(Data records)
......
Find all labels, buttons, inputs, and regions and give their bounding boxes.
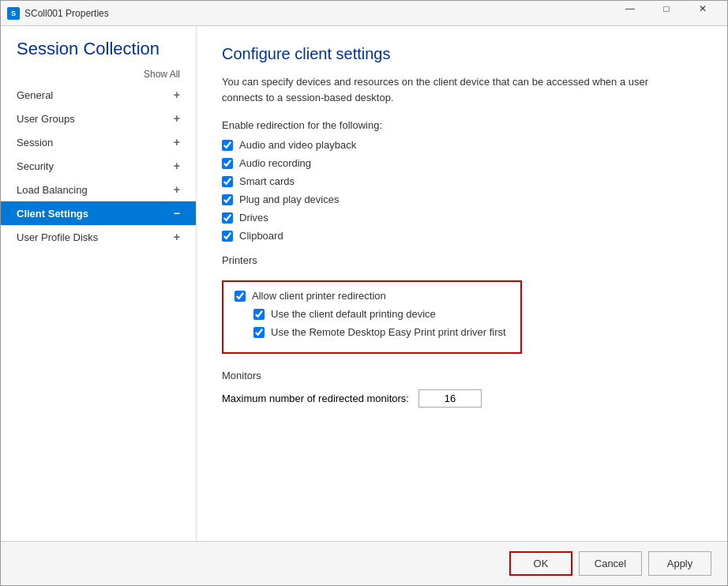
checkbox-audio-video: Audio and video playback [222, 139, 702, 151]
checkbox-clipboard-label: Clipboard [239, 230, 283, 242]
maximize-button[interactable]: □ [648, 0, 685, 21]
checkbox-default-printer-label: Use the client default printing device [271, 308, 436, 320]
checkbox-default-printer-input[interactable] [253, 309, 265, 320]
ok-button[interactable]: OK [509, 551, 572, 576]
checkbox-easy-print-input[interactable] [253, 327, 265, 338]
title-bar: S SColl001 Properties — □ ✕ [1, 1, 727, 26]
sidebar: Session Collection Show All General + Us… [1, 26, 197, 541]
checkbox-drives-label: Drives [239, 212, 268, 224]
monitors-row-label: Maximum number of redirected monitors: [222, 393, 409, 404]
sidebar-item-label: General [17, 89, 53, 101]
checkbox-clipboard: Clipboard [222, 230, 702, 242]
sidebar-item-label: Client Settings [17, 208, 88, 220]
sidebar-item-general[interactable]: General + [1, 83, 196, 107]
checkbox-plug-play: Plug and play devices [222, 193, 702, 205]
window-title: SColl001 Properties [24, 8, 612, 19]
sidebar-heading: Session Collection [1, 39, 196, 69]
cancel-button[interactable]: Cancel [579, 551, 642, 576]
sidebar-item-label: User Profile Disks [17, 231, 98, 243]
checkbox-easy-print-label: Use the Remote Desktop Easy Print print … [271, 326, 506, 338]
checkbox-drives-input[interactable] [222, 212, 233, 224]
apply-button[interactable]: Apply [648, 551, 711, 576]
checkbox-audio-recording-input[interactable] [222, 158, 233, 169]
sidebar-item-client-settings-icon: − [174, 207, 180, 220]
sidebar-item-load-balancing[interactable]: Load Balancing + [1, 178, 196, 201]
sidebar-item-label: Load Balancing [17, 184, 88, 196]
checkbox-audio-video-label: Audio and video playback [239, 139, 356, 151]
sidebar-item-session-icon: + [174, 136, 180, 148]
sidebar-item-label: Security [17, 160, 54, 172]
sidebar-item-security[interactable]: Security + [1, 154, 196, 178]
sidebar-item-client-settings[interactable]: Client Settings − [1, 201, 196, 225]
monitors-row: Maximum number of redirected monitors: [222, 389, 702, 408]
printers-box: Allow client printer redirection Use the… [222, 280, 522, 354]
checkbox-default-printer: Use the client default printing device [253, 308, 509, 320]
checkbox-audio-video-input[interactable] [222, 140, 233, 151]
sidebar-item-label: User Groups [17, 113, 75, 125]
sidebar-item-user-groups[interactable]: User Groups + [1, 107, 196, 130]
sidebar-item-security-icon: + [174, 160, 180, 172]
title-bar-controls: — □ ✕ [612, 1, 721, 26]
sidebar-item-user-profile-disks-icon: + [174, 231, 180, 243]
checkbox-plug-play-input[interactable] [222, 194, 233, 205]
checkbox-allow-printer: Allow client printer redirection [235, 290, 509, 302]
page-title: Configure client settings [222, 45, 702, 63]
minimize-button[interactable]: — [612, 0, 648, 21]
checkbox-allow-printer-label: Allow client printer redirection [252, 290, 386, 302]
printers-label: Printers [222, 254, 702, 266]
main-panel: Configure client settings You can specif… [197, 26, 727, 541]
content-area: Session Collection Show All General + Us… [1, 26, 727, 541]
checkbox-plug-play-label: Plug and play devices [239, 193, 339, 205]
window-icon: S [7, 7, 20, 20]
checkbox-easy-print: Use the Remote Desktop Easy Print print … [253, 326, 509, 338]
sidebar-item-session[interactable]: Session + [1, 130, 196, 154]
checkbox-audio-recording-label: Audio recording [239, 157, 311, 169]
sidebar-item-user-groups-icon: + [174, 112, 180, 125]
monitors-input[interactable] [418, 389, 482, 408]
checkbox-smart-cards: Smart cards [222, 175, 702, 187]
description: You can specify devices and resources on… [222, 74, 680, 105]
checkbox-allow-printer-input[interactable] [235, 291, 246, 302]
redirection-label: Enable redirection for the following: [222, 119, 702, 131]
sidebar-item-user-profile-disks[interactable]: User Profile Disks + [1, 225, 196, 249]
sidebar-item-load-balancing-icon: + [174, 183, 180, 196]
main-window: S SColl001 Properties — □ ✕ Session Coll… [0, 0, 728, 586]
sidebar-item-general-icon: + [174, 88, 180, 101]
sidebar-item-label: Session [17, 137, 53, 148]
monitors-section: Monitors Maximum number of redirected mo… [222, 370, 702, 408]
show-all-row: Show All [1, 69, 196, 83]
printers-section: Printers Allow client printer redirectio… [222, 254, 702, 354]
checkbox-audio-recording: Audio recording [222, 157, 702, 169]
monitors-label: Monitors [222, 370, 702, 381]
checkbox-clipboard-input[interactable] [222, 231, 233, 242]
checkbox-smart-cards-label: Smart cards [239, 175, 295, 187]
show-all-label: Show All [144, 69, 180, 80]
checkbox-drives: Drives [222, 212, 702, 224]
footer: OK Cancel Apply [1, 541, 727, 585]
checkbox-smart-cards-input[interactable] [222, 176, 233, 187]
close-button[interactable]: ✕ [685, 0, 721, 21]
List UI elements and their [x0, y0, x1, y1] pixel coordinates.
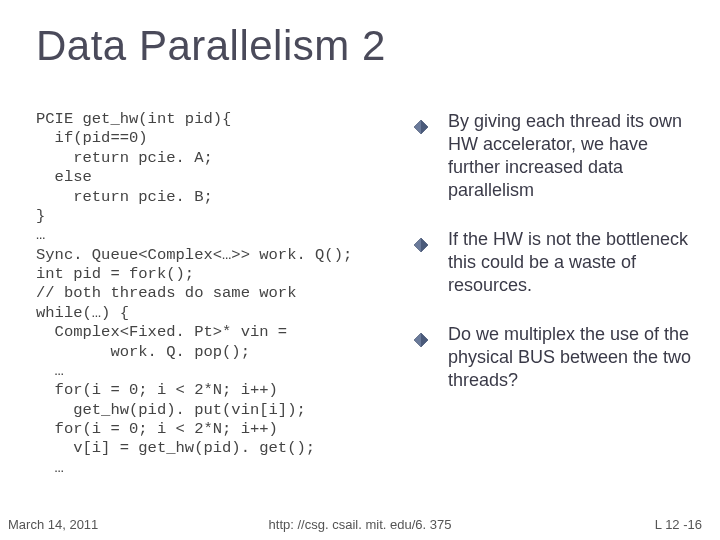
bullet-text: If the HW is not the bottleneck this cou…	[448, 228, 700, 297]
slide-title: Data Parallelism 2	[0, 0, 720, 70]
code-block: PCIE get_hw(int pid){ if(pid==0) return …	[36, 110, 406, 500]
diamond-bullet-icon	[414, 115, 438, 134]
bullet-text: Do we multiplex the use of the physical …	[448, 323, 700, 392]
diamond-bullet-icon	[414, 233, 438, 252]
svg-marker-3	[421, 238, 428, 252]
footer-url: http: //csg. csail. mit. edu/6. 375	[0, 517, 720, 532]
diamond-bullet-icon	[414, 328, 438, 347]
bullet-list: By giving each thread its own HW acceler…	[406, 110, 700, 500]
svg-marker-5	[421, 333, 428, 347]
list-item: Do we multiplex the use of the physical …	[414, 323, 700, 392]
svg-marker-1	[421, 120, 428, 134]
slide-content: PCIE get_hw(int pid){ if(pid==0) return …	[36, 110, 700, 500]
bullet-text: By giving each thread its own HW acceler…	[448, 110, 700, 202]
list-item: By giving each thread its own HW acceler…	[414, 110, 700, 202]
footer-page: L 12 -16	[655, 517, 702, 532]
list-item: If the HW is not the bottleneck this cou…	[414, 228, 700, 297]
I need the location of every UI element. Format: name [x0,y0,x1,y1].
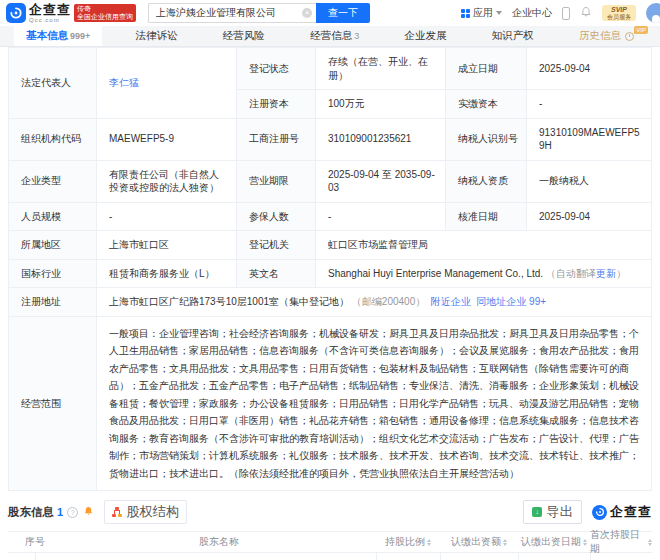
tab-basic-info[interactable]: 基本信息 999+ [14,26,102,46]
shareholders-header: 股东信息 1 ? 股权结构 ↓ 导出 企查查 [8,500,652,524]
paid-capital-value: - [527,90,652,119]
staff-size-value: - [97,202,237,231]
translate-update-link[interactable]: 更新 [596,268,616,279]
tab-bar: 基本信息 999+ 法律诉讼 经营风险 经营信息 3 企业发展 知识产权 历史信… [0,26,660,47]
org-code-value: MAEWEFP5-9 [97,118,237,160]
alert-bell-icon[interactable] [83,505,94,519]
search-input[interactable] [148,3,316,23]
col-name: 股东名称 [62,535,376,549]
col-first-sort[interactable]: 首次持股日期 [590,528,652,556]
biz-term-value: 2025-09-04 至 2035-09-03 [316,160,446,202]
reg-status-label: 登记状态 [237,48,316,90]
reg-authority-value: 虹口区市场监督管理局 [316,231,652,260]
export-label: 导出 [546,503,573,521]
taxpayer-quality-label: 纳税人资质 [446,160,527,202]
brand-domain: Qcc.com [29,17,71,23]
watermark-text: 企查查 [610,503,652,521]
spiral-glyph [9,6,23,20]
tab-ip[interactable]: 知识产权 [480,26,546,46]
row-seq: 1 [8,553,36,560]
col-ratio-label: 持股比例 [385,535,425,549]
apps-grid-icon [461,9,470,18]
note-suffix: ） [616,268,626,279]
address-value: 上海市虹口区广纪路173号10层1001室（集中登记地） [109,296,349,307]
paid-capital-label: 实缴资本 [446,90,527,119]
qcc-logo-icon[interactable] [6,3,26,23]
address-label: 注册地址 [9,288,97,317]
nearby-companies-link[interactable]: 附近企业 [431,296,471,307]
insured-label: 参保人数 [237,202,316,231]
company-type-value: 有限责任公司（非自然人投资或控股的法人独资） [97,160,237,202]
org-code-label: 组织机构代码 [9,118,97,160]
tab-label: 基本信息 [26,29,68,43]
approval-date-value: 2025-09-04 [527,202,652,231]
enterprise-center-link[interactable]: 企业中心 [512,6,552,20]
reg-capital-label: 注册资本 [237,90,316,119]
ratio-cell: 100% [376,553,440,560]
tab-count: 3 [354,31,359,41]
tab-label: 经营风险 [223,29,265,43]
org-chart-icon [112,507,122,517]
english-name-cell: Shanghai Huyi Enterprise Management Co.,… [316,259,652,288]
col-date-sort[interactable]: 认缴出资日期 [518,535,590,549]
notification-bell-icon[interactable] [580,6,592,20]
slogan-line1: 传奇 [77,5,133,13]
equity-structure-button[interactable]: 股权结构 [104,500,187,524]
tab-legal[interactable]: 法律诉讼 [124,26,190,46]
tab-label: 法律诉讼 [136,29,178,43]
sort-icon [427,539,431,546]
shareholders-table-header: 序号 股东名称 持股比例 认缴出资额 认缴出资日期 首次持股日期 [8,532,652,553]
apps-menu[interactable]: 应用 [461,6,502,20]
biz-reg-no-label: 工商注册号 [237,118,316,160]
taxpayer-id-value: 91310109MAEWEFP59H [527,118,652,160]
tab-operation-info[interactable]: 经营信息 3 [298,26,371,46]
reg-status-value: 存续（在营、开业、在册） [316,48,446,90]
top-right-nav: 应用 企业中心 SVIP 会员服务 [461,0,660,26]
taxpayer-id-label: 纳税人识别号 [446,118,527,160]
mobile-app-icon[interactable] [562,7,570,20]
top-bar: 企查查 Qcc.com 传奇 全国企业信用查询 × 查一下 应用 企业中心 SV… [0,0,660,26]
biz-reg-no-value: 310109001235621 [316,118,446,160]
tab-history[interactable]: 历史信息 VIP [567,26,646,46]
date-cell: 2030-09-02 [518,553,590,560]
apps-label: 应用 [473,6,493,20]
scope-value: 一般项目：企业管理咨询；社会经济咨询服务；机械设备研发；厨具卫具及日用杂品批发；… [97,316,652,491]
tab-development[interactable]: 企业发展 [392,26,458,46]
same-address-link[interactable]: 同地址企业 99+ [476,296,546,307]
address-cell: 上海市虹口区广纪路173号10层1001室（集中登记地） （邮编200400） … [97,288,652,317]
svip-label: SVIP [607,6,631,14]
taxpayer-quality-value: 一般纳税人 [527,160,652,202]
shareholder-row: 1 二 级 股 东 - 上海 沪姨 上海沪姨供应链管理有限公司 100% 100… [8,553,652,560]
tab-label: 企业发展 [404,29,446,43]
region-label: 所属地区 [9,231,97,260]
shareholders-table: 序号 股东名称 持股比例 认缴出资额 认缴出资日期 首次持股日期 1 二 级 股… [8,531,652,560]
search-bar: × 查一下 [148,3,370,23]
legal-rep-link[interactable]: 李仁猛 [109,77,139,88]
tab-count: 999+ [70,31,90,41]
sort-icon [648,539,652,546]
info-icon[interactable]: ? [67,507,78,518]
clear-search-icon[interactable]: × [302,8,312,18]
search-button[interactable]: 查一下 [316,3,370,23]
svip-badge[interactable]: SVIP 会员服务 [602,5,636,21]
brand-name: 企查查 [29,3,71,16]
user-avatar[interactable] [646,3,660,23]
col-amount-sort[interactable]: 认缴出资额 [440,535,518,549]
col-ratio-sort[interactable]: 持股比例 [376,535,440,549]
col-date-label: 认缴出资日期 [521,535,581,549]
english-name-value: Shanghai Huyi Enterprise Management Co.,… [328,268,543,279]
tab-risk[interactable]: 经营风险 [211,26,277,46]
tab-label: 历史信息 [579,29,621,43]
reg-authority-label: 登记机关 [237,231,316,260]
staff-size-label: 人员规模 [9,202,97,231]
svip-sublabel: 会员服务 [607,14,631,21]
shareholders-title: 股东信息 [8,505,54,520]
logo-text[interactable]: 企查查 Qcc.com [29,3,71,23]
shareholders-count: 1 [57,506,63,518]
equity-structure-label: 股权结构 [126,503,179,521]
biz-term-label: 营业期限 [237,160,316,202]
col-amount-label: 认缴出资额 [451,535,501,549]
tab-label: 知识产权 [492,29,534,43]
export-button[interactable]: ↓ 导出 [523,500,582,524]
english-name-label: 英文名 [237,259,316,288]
......
**Exercise objective**
Which lines of the records above hold the word "staff"? Copy each of them.

**Result of the exercise**
staff-size-value: - [97,202,237,231]
staff-size-label: 人员规模 [9,202,97,231]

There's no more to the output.